Si D-s endureció su corazón, ¿cuál era entonces su falta y por qué fue castigado?


Maimónides, que trata la cuestión del libre albedrío, escribe: “Puede acontecer que un hombre cometa una grave falta, o numerosas trasgresiones y que el Juez de la Verdad decida castigar sus actos, ejecutados por su propia voluntad y con pleno conocimiento de causa, impidiéndole arrepentirse. Es por eso que está escrito en la Torá: Yo endureceré el corazón del Faraón. El había en efecto comenzado por su propia iniciativa, martirizando a los israelitas que habitaban su país. Y la vía de arrepentimiento le fue cortada.


Najmánides explica: “Al Faraón, después de haberle llegado cinco avisos sin que los tuviera en cuenta, D-os le dijo: Puesto que tu has endurecido tu corazón (como es mencionado en ocasión de las cinco primeras plagas), Yo voy a agregar impureza a tu impureza”.

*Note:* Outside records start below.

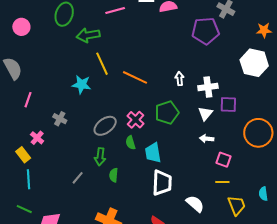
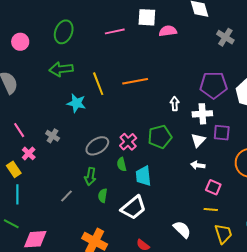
purple pentagon: (206, 31) -> (214, 85), moved
green arrow: (88, 35) -> (61, 69), moved
orange line: (135, 77) -> (135, 81), moved, turned -40
pink line: (28, 100) -> (19, 130), moved, turned -56
white trapezoid: (162, 183) -> (133, 208), moved, turned 44

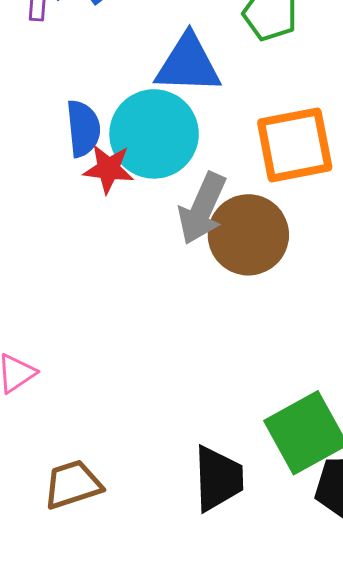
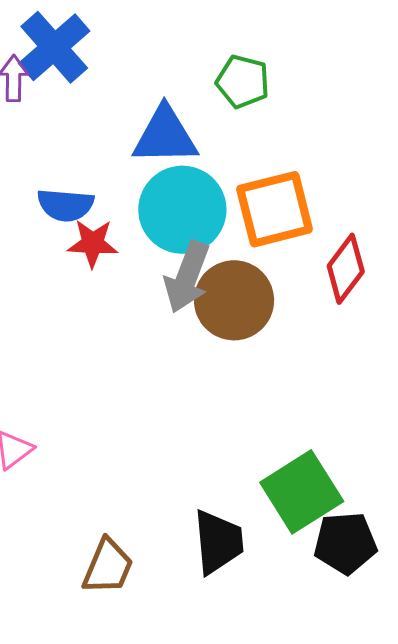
blue semicircle: (83, 128) -> (65, 205), turned 104
cyan circle: (154, 134) -> (182, 210), moved
brown trapezoid: (73, 484) -> (108, 567), moved, turned 134

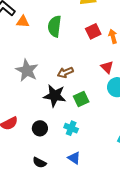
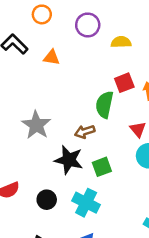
orange triangle: (23, 22) -> (52, 57), moved
green semicircle: (55, 26) -> (104, 105), moved
cyan cross: (71, 128) -> (86, 203), size x1.5

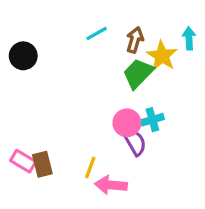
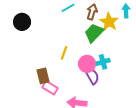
pink rectangle: (23, 161) -> (50, 88), moved
brown rectangle: (42, 164) -> (43, 76), moved
yellow line: (90, 167) -> (64, 53), moved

Las diez plagas tenían por objeto, convencer al Faraón y a los egipcios de las tres verdades fundamentales de la fe en D-os, Su existencia, Su Providencia que se extiende sobre las naciones y sobre los individuos y, finalmente, la Omnipotencia Divina. A estas tres verdades corresponden las tres divisiones que se reconocen en las diez plagas, según la fórmula de Rabí Yehudáh, citada en la Hagadáh de Pesaj: Desaj, Hadas veajav.


Estos grupos de tres plagas estaban destinados a aportar sucesivamente el conocimiento de las precitadas verdades. Igualmente, la primera plaga en cada uno de esos grupos estaba precedida por una advertencia. “Tu sabrás que Yo soy el Eterno”, pronunciada como aviso previo de la primera plaga, la de la sangre, indica que el primer grupo de las plagas debe demostrar la existencia de D-os. El segundo grupo está precedido al comienzo de las plagas, de las bestias feroces. “A fin de que tu sepas que Yo soy el Eterno en el medio del país”. La séptima plaga, el granizo (Barad), con la que se inicia el último grupo, es anunciada con las palabras que evocan la Omnipotencia de D-os: “A fin de que tu sepas que nadie me iguala sobre la Tierra”.


Una triple demostración acaba de evidenciar cada una de las tres grandes verdades. Vistas bajo este ángulo, las plagas egipcias tenían un valor educativo y no sólo punitivo.


Si la primera de las diez plagas fue la de la transformación del Nilo en sangre, eso fue para castigar a los egipcios que habían vertido la sangre de los niños judíos en el Nilo.


Nuestros sabios explican que las diez plagas fueron castigos inflingidos a los egipcios en represalia contra los actos inicuos que habían perpetrado contra los judíos, y que fueron dictados de acuerdo con el principio “Midah kenegued midah”, medida por medida.